Exercise objective:
Omit the pictures, and output the rest of the entries exactly as written.

Material for this task:

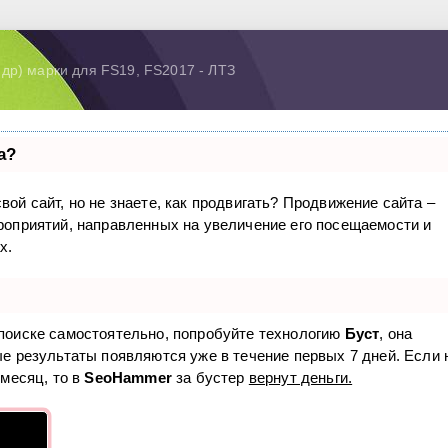
 др) марки для FS19, FS2017 - ЛТЗ
а?
вой сайт, но не знаете, как продвигать? Продвижение сайта –
ероприятий, направленных на увеличение его посещаемости и
х.
 поиске самостоятельно, попробуйте технологию
Буст
, она
ые результаты появляются уже в течение первых 7 дней. Если 
 месяц, то в
SeoHammer
за бустер
вернут деньги.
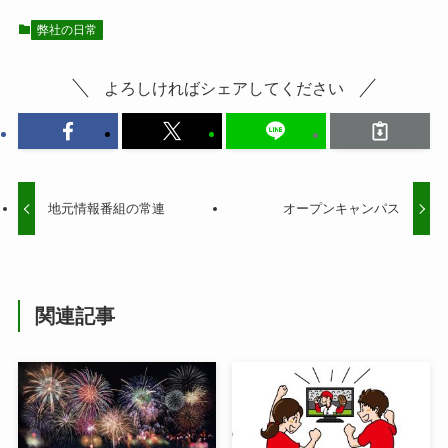
弊社の日常
よろしければシェアしてください
地元情報番組の常連
オープンキャンパス
関連記事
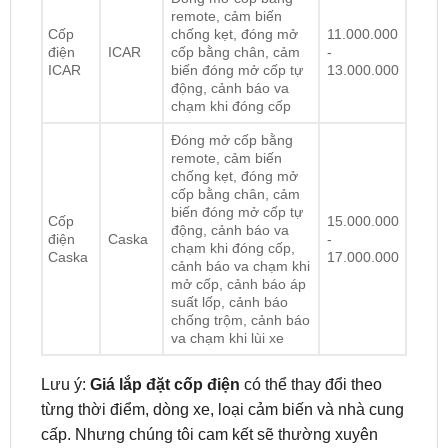
điện
ICAR
cốp bằng chân, cảm
-
ICAR
biến đóng mở cốp tự
13.000.000
động, cảnh báo va
chạm khi đóng cốp
Đóng mở cốp bằng
remote, cảm biến
chống kẹt, đóng mở
cốp bằng chân, cảm
biến đóng mở cốp tự
Cốp
15.000.000
động, cảnh báo va
điện
Caska
-
chạm khi đóng cốp,
Caska
17.000.000
cảnh báo va chạm khi
mở cốp, cảnh báo áp
suất lốp, cảnh báo
chống trộm, cảnh báo
va chạm khi lùi xe
Lưu ý:
Giá lắp đặt cốp điện
có thể thay đổi theo
từng thời điểm, dòng xe, loại cảm biến và nhà cung
cấp. Nhưng chúng tôi cam kết sẽ thường xuyên
cập nhật giá chính xác. Để được hỗ trợ báo giá chi
tiết, vui lòng liên hệ hotline:
0949.60.3979
và nhận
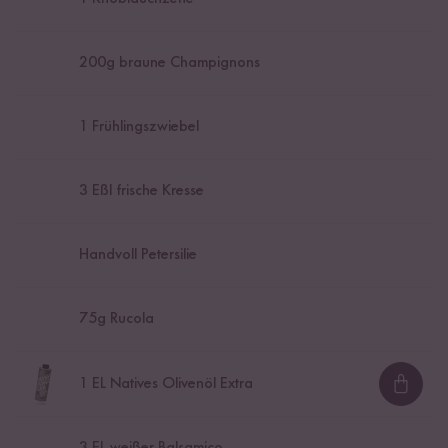
200
g braune Champignons
1
Frühlingszwiebel
3
Eßl frische Kresse
Handvoll Petersilie
75
g Rucola
1
EL Natives Olivenöl Extra
Loadi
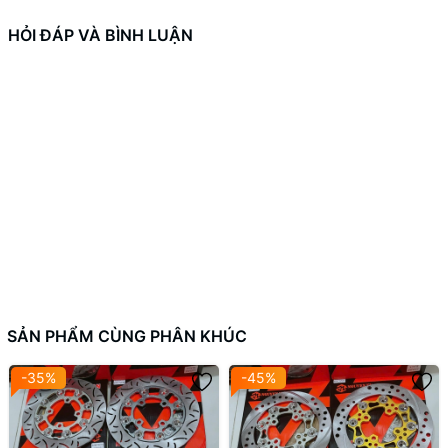
tưởong vào hiệu suất hoạt đông của sản phẩm trong quá trình lái
xe. Đặt hàng ngay hôm nay để được trải nghiệm hiệu quả trong từ
HỎI ĐÁP VÀ BÌNH LUẬN
điển!
.
SẢN PHẨM CÙNG PHÂN KHÚC
-35%
-45%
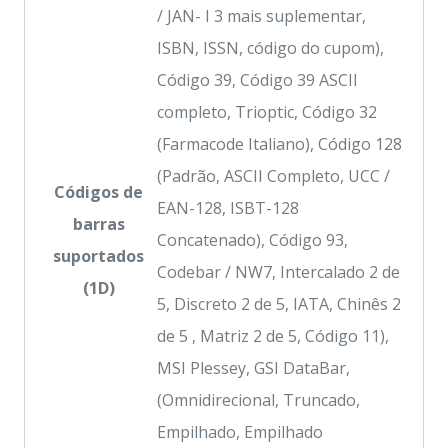
/ JAN- I 3 mais suplementar,
ISBN, ISSN, código do cupom),
Código 39, Código 39 ASCII
completo, Trioptic, Código 32
(Farmacode Italiano), Código 128
(Padrão, ASCII Completo, UCC /
Códigos de
EAN-128, ISBT-128
barras
Concatenado), Código 93,
suportados
Codebar / NW7, Intercalado 2 de
(1D)
5, Discreto 2 de 5, IATA, Chinês 2
de 5 , Matriz 2 de 5, Código 11),
MSI Plessey, GSI DataBar,
(Omnidirecional, Truncado,
Empilhado, Empilhado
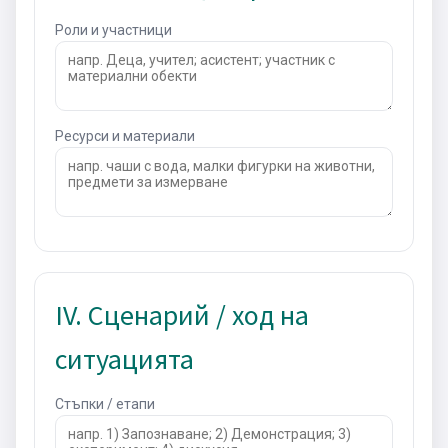
Роли и участници
Ресурси и материали
IV. Сценарий / ход на
ситуацията
Стъпки / етапи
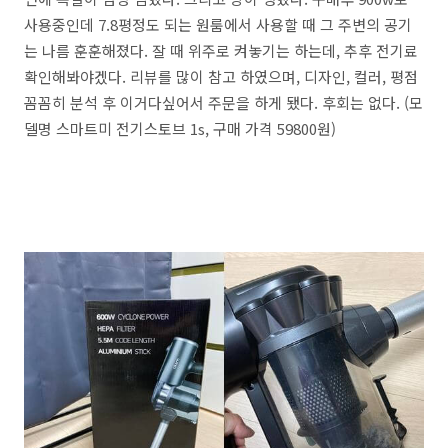
사용중인데 7.8평정도 되는 원룸에서 사용할 때 그 주변의 공기
는 나름 훈훈해졌다. 잘 때 위주로 켜놓기는 하는데, 추후 전기료
확인해봐야겠다. 리뷰를 많이 참고 하였으며, 디자인, 컬러, 평점
꼼꼼히 분석 후 이거다싶어서 주문을 하게 됐다. 후회는 없다. (모
델명 스마트미 전기스토브 1s, 구매 가격 59800원)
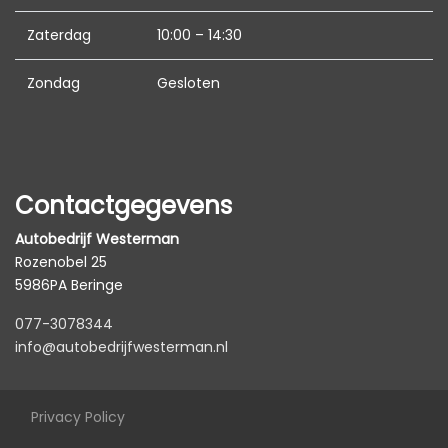
Bagagedek
Zaterdag
10:00 – 14:30
Binnenspiegel automatisch dimmend
Comfortstoel(en)
Zondag
Gesloten
Cruise control adaptief
Cruise control adaptief met stop&go
Elektrische ramen achter
Contactgegevens
Elektrische ramen voor
Autobedrijf Westerman
Hoofdsteunen anti-whiplash
Rozenobel 25
Lederen versnellingspook
5986PA Beringe
Lendesteun(en) verstelbaar
077-3078344
info@autobedrijfwesterman.nl
Middenarmsteun voor
Sportstuur
Privacy Policy
Stuur leder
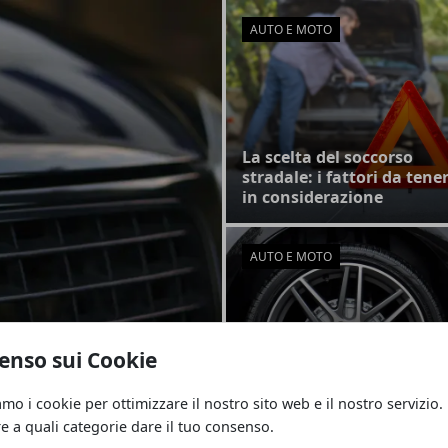
AUTO E MOTO
La scelta del soccorso
stradale: i fattori da tene
in considerazione
AUTO E MOTO
hieste in Europa
enso sui Cookie
Come scegliere gli
amo i cookie per ottimizzare il nostro sito web e il nostro servizio.
pneumatici per auto
re a quali categorie dare il tuo consenso.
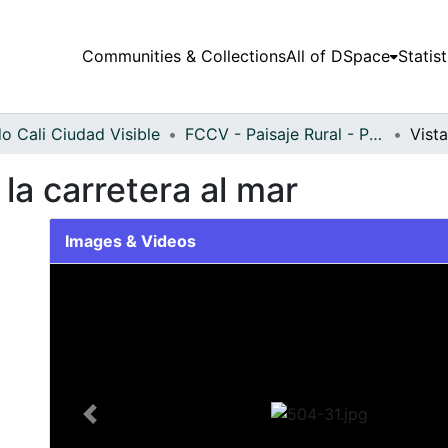
Communities & Collections
All of DSpace
Statist
o Cali Ciudad Visible
FCCV - Paisaje Rural - Patrimonial
la carretera al mar
Images & Videos
Slide 1 of 1
Previous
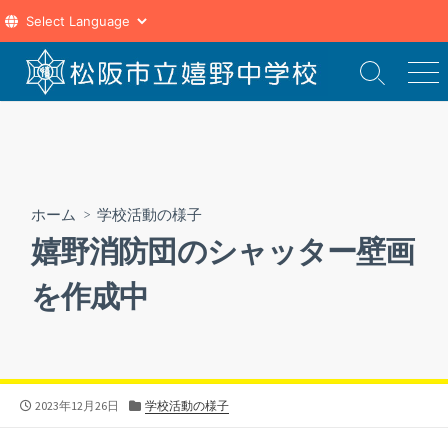
コ
ン
検
メ
索
ニ
テ
切
ュ
ン
り
ー
ツ
替
え
へ
ス
ホーム
>
学校活動の様子
キ
嬉野消防団のシャッター壁画
ッ
プ
を作成中
公
カ
2023年12月26日
学校活動の様子
開
テ
日
ゴ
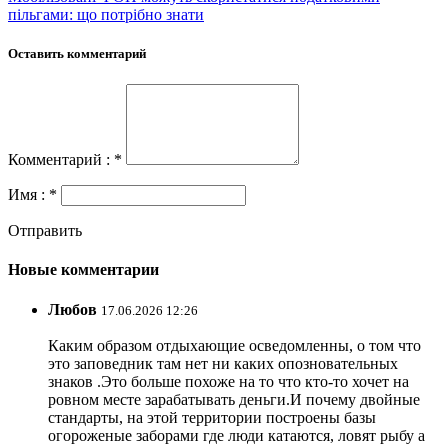
пільгами: що потрібно знати
Оставить комментарий
Комментарий : *
Имя : *
Отправить
Новые комментарии
Любов
17.06.2026 12:26
Каким образом отдыхающие осведомленны, о том что
это заповедник там нет ни каких опозновательных
знаков .Это больше похоже на то что кто-то хочет на
ровном месте зарабатывать деньги.И почему двойные
стандарты, на этой территории построены базы
огороженые заборами где люди катаются, ловят рыбу а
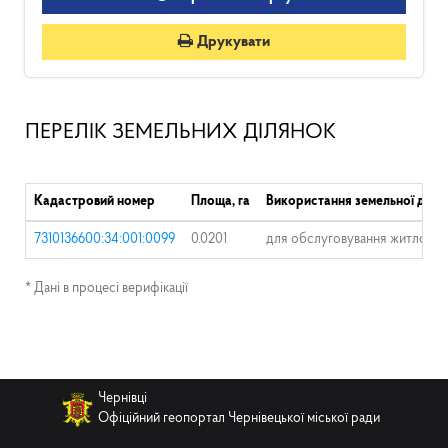
Друкувати
ПЕРЕЛІК ЗЕМЕЛЬНИХ ДІЛЯНОК
Кадастровий номер
Площа, га
Використання земельної діля
7310136600:34:001:0099
0.0201
для обслуговування житлового
* Дані в процесі верифікації
Чернівці
Офіційний геопортал Чернівецької міської ради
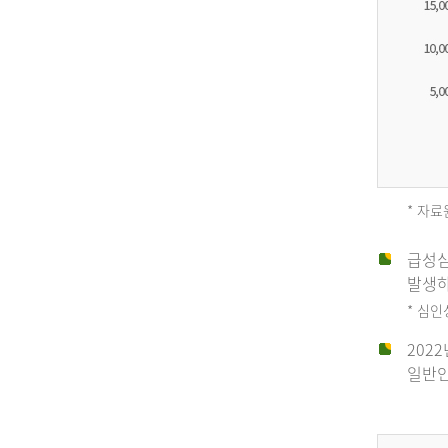
* 자료
급성심
2012
발생하
* 심
202
년
일반인
전
체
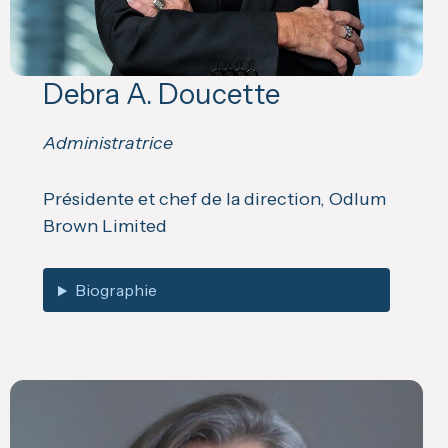
Debra A. Doucette
Administratrice
Présidente et chef de la direction, Odlum
Brown Limited
Biographie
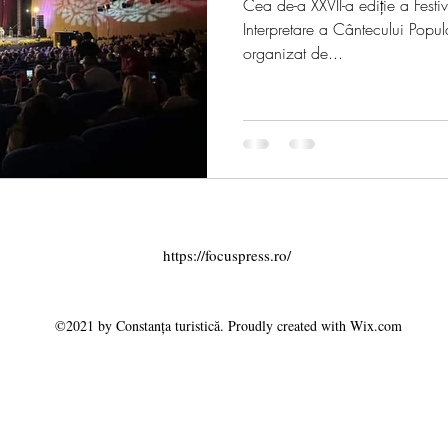
Cea de-a XXVII-a ediție a Fest
Interpretare a Cântecului Pop
organizat de...
https://focuspress.ro/
©2021 by Constanța turistică. Proudly created with Wix.com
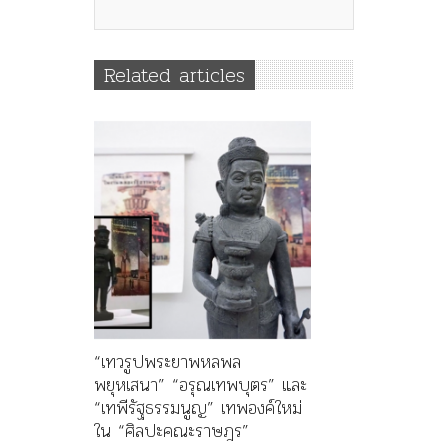
Related articles
“เทวรูปพระยาพหลพล
พยุหเสนา” “อรุณเทพบุตร” และ
“เทพีรัฐธรรมนูญ” เทพองค์ใหม่
ใน “ศิลปะคณะราษฎร”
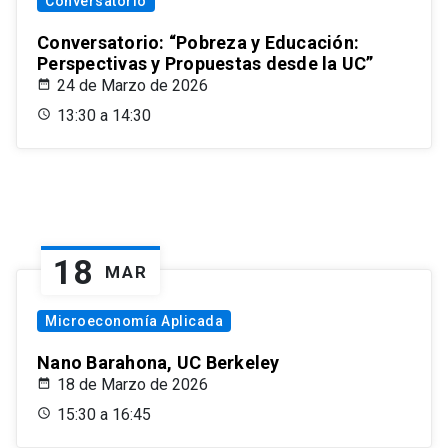
Conversatorio
Conversatorio: “Pobreza y Educación:
Perspectivas y Propuestas desde la UC”
24 de Marzo de 2026
13:30 a 14:30
18
MAR
Microeconomía Aplicada
Nano Barahona, UC Berkeley
18 de Marzo de 2026
15:30 a 16:45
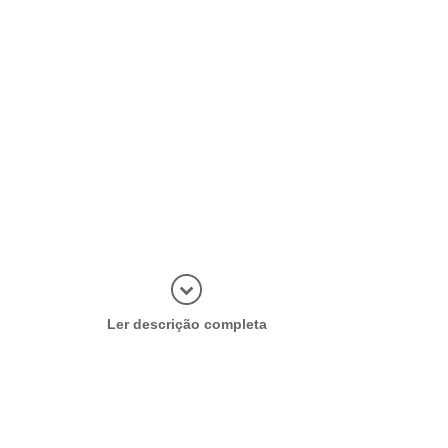
Abrir mais
Ler descrição completa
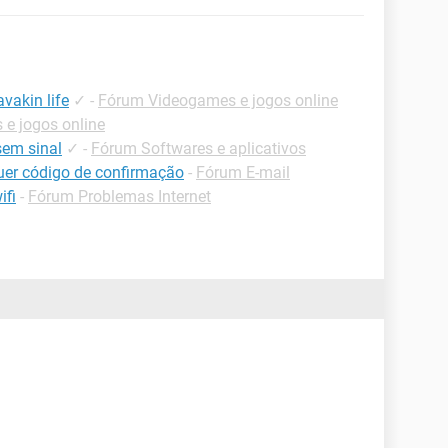
vakin life
✓
-
Fórum Videogames e jogos online
e jogos online
sem sinal
✓
-
Fórum Softwares e aplicativos
uer código de confirmação
-
Fórum E-mail
ifi
-
Fórum Problemas Internet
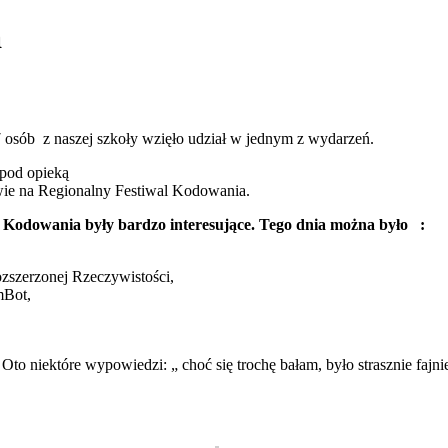
a
 osób z naszej szkoły wzięło udział w jednym z wydarzeń.
 pod opieką
owie na Regionalny Festiwal Kodowania.
 Kodowania były bardzo interesujące. Tego dnia można było
:
ozszerzonej Rzeczywistości,
mBot,
 Oto niektóre wypowiedzi: „ choć się trochę bałam, było strasznie faj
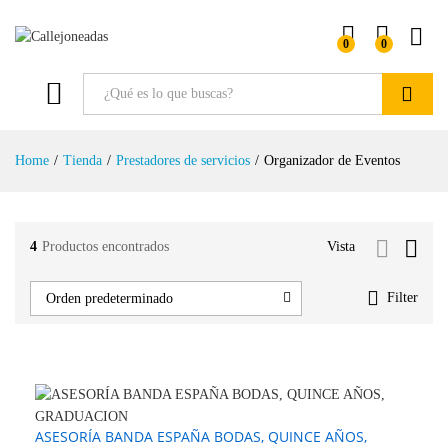
0
0
Buscar
Home
/
Tienda
/
Prestadores de servicios
/
Organizador de Eventos
4
Productos encontrados
Vista
Filter
Orden predeterminado
ASESORÍA BANDA ESPAÑA BODAS, QUINCE AÑOS,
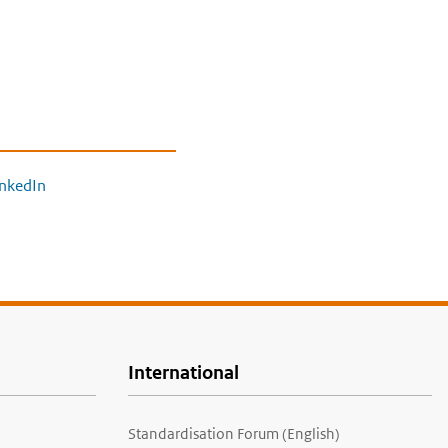
inkedIn
International
Standardisation Forum (English)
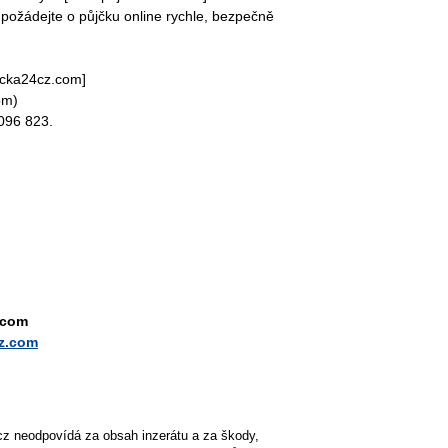
požádejte o půjčku online rychle, bezpečně
jcka24cz.com]
om)
096 823.
.com
cz.com
cz neodpovídá za obsah inzerátu a za škody,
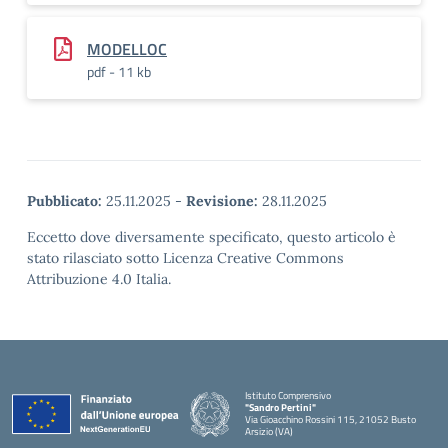
MODELLOC
pdf - 11 kb
Pubblicato:
25.11.2025
-
Revisione:
28.11.2025
Eccetto dove diversamente specificato, questo articolo è
stato rilasciato sotto Licenza Creative Commons
Attribuzione 4.0 Italia.
Istituto Comprensivo
"Sandro Pertini"
Via Gioacchino Rossini 115, 21052 Busto
Arsizio (VA)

Finished task:
 др) марки для FS19, FS2017 - ЛТЗ
а?
вой сайт, но не знаете, как продвигать? Продвижение сайта –
ероприятий, направленных на увеличение его посещаемости и
х.
 поиске самостоятельно, попробуйте технологию
Буст
, она
ые результаты появляются уже в течение первых 7 дней. Если 
 месяц, то в
SeoHammer
за бустер
вернут деньги.
弊社の日常
よろしければシェアしてください
地元情報番組の常連
オープンキャンパス
関連記事
điện
ICAR
cốp bằng chân, cảm
-
ICAR
biến đóng mở cốp tự
13.000.000
động, cảnh báo va
chạm khi đóng cốp
Đóng mở cốp bằng
remote, cảm biến
chống kẹt, đóng mở
cốp bằng chân, cảm
biến đóng mở cốp tự
Cốp
15.000.000
động, cảnh báo va
điện
Caska
-
chạm khi đóng cốp,
Caska
17.000.000
cảnh báo va chạm khi
mở cốp, cảnh báo áp
suất lốp, cảnh báo
chống trộm, cảnh báo
va chạm khi lùi xe
Lưu ý:
Giá lắp đặt cốp điện
có thể thay đổi theo
từng thời điểm, dòng xe, loại cảm biến và nhà cung
cấp. Nhưng chúng tôi cam kết sẽ thường xuyên
cập nhật giá chính xác. Để được hỗ trợ báo giá chi
tiết, vui lòng liên hệ hotline:
0949.60.3979
và nhận
200
g braune Champignons
1
Frühlingszwiebel
3
Eßl frische Kresse
Handvoll Petersilie
75
g Rucola
1
EL Natives Olivenöl Extra
Loadi
tưởong vào hiệu suất hoạt đông của sản phẩm trong quá trình lái
xe. Đặt hàng ngay hôm nay để được trải nghiệm hiệu quả trong từ
HỎI ĐÁP VÀ BÌNH LUẬN
điển!
.
SẢN PHẨM CÙNG PHÂN KHÚC
-35%
-45%
/ JAN- I 3 mais suplementar,
ISBN, ISSN, código do cupom),
Código 39, Código 39 ASCII
completo, Trioptic, Código 32
(Farmacode Italiano), Código 128
(Padrão, ASCII Completo, UCC /
Códigos de
EAN-128, ISBT-128
barras
Concatenado), Código 93,
suportados
Codebar / NW7, Intercalado 2 de
(1D)
5, Discreto 2 de 5, IATA, Chinês 2
de 5 , Matriz 2 de 5, Código 11),
MSI Plessey, GSI DataBar,
(Omnidirecional, Truncado,
Empilhado, Empilhado
Роли и участници
Ресурси и материали
IV. Сценарий / ход на
ситуацията
Стъпки / етапи
사용중인데 7.8평정도 되는 원룸에서 사용할 때 그 주변의 공기
는 나름 훈훈해졌다. 잘 때 위주로 켜놓기는 하는데, 추후 전기료
확인해봐야겠다. 리뷰를 많이 참고 하였으며, 디자인, 컬러, 평점
꼼꼼히 분석 후 이거다싶어서 주문을 하게 됐다. 후회는 없다. (모
델명 스마트미 전기스토브 1s, 구매 가격 59800원)
Bagagedek
Zaterdag
10:00 – 14:30
Binnenspiegel automatisch dimmend
Comfortstoel(en)
Zondag
Gesloten
Cruise control adaptief
Cruise control adaptief met stop&go
Elektrische ramen achter
Contactgegevens
Elektrische ramen voor
Autobedrijf Westerman
Hoofdsteunen anti-whiplash
Rozenobel 25
Lederen versnellingspook
5986PA Beringe
Lendesteun(en) verstelbaar
077-3078344
info@autobedrijfwesterman.nl
Middenarmsteun voor
Sportstuur
Privacy Policy
Stuur leder
AUTO E MOTO
La scelta del soccorso
stradale: i fattori da tene
in considerazione
AUTO E MOTO
hieste in Europa
enso sui Cookie
Come scegliere gli
amo i cookie per ottimizzare il nostro sito web e il nostro servizio.
pneumatici per auto
re a quali categorie dare il tuo consenso.
Communities & Collections
All of DSpace
Statist
o Cali Ciudad Visible
FCCV - Paisaje Rural - Patrimonial
la carretera al mar
Images & Videos
Slide 1 of 1
Previous
コ
ン
検
メ
索
ニ
テ
切
ュ
ン
り
ー
ツ
替
え
へ
ス
ホーム
>
学校活動の様子
キ
嬉野消防団のシャッター壁画
ッ
プ
を作成中
公
カ
2023年12月26日
学校活動の様子
開
テ
日
ゴ
пільгами: що потрібно знати
Оставить комментарий
Комментарий : *
Имя : *
Отправить
Новые комментарии
Любов
17.06.2026 12:26
Каким образом отдыхающие осведомленны, о том что
это заповедник там нет ни каких опозновательных
знаков .Это больше похоже на то что кто-то хочет на
ровном месте зарабатывать деньги.И почему двойные
стандарты, на этой территории построены базы
огороженые заборами где люди катаются, ловят рыбу а
Друкувати
ПЕРЕЛІК ЗЕМЕЛЬНИХ ДІЛЯНОК
Кадастровий номер
Площа, га
Використання земельної діля
7310136600:34:001:0099
0.0201
для обслуговування житлового
* Дані в процесі верифікації
Чернівці
Офіційний геопортал Чернівецької міської ради
* 자료
급성심
2012
발생하
* 심
202
년
일반인
전
체
Debra A. Doucette
Administratrice
Présidente et chef de la direction, Odlum
Brown Limited
Biographie
Cea de-a XXVII-a ediție a Fest
Interpretare a Cântecului Pop
organizat de...
https://focuspress.ro/
©2021 by Constanța turistică. Proudly created with Wix.com
Related articles
“เทวรูปพระยาพหลพล
พยุหเสนา” “อรุณเทพบุตร” และ
“เทพีรัฐธรรมนูญ” เทพองค์ใหม่
ใน “ศิลปะคณะราษฎร”
Conversatorio
Conversatorio: “Pobreza y Educación:
Perspectivas y Propuestas desde la UC”
24 de Marzo de 2026
13:30 a 14:30
18
MAR
Microeconomía Aplicada
Nano Barahona, UC Berkeley
18 de Marzo de 2026
15:30 a 16:45
Abrir mais
Ler descrição completa
vakin life
✓
-
Fórum Videogames e jogos online
e jogos online
sem sinal
✓
-
Fórum Softwares e aplicativos
uer código de confirmação
-
Fórum E-mail
ifi
-
Fórum Problemas Internet
a
 osób z naszej szkoły wzięło udział w jednym z wydarzeń.
 pod opieką
owie na Regionalny Festiwal Kodowania.
 Kodowania były bardzo interesujące. Tego dnia można było
:
ozszerzonej Rzeczywistości,
mBot,
 Oto niektóre wypowiedzi: „ choć się trochę bałam, było strasznie faj
0
0
Buscar
Home
/
Tienda
/
Prestadores de servicios
/
Organizador de Eventos
4
Productos encontrados
Vista
Filter
Orden predeterminado
ASESORÍA BANDA ESPAÑA BODAS, QUINCE AÑOS,
inkedIn
International
Standardisation Forum (English)
požádejte o půjčku online rychle, bezpečně
jcka24cz.com]
om)
096 823.
.com
cz.com
cz neodpovídá za obsah inzerátu a za škody,
MODELLOC
pdf - 11 kb
Pubblicato:
25.11.2025
-
Revisione:
28.11.2025
Eccetto dove diversamente specificato, questo articolo è
stato rilasciato sotto Licenza Creative Commons
Attribuzione 4.0 Italia.
Istituto Comprensivo
"Sandro Pertini"
Via Gioacchino Rossini 115, 21052 Busto
Arsizio (VA)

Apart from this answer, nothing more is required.